I've been in a good mood toward the end of this week as the stuff I've gotten done has reached that critical mass that makes me feel I'm accomplishing something.
First, I got a nice new domain for ikiwiki, with an irc channel for good measure, and there's also work on a Google Summer of code application for ikiwiki afoot.
Then there was rather a lot of useful feedback and patches on ikiwiki, and a few nights ago a very tricky race condition was discovered. Batting around possible fixes for it on irc for several hours was pretty useful, it's a lot easier to think about locking, deadlock, races, etc, when there are some other minds to share the thinking. I eventually came up with a fix that seems ok, around 5 am that morning. Yes, my sleep schedule has been suffering..
On Thursday I took a digression into RL to fix some cladding that was pulled away from the eves of my house by a badly attached cable. I ended up wandering around Lowe's for over an hour -- when did that become such a fun thing to do? Oh yeah, when I bought a house.. Some kids were playing hide and seek; maybe a bit dangerous there but it has to be the funnest possible place to do it. Anyway, amoung other things I bought a collapsable ladder and had an interesting time on it 2 stories up while avoiding the nearby electric wire. Also fixed a broken latch on my wardrobe.
Concurrent with all this, in $DAY_JOB, I've been working on the armel port of Debian, including getting d-i to work with it. Since this is an unofficial port, that is not gpg signed currently, this also gave me a chance to make d-i capable of dealing with an unsigned repository. Earlier this evening, I almost completed my first armel install on an nslu2, and I expect to release images by Monday.

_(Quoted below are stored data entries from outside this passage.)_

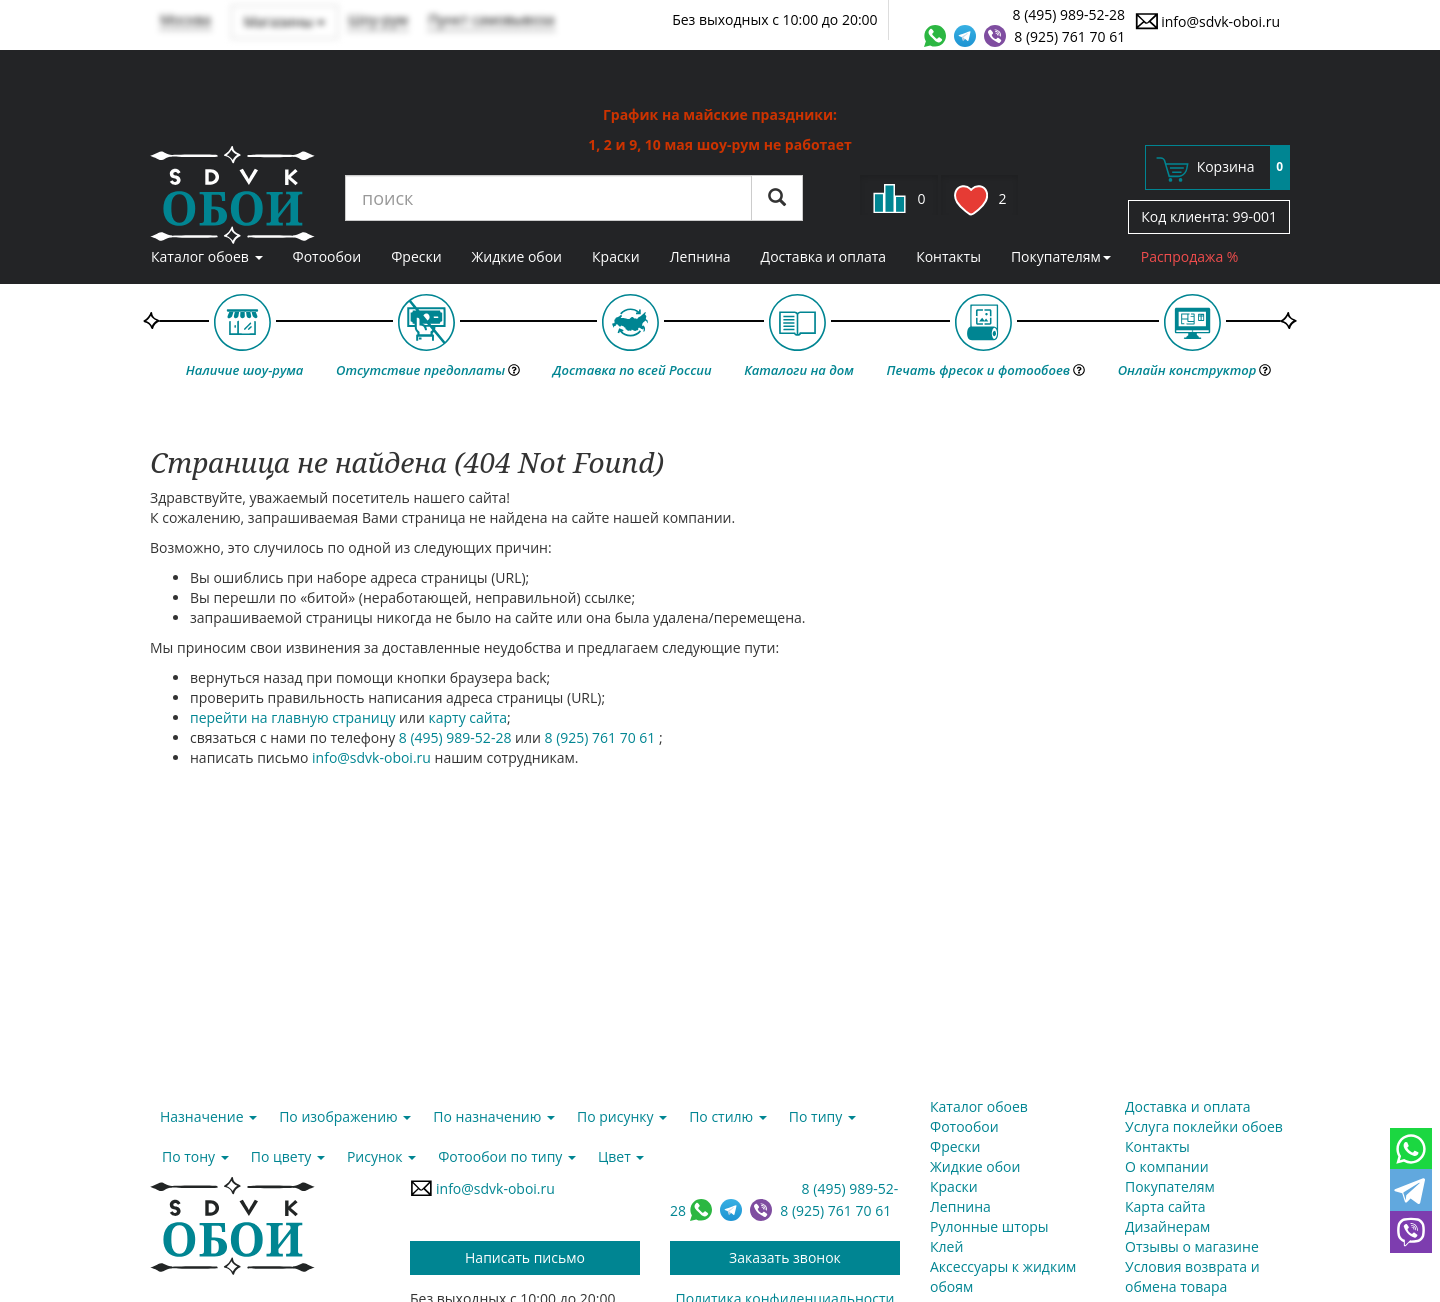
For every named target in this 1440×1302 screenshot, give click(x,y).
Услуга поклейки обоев (1204, 1126)
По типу (822, 1116)
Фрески (416, 256)
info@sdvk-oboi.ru (1207, 21)
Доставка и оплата (824, 256)
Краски (616, 256)
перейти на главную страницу (292, 717)
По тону (195, 1156)
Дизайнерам (1167, 1226)
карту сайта (468, 717)
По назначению (494, 1116)
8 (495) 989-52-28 (1069, 14)
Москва (185, 19)
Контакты (948, 256)
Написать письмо (525, 1257)
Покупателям (1061, 256)
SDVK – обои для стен (232, 195)
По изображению (345, 1116)
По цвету (288, 1156)
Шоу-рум (378, 19)
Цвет (621, 1156)
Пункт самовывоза (491, 19)
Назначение (208, 1116)
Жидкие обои (517, 256)
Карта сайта (1165, 1206)
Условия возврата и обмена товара (1192, 1276)
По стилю (728, 1116)
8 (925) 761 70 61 (1069, 36)
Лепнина (700, 256)
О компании (1167, 1166)
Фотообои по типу (507, 1156)
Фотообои (327, 256)
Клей (946, 1246)
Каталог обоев (207, 256)
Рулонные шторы (989, 1226)
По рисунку (622, 1116)
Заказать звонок (785, 1257)
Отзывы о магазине (1192, 1246)
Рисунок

Finally, AJ reminded me about an item that'd been on my TODO list for far too long; some way for James to deal with gpg keyrings that doesn't treat them as binary blobs. I'd been meaning to work on that for oh, 2 years? 3? And I must have been thinking about it in the background a bit, because I fairly quickly came up with this gpg changesets idea, which is basically a dedicated revision control system, and a data format that's not too horrible (though it could be much nicer with support in gpg). Quickly followed by a whole working sample implementation that I hope James, or someone, will find useful.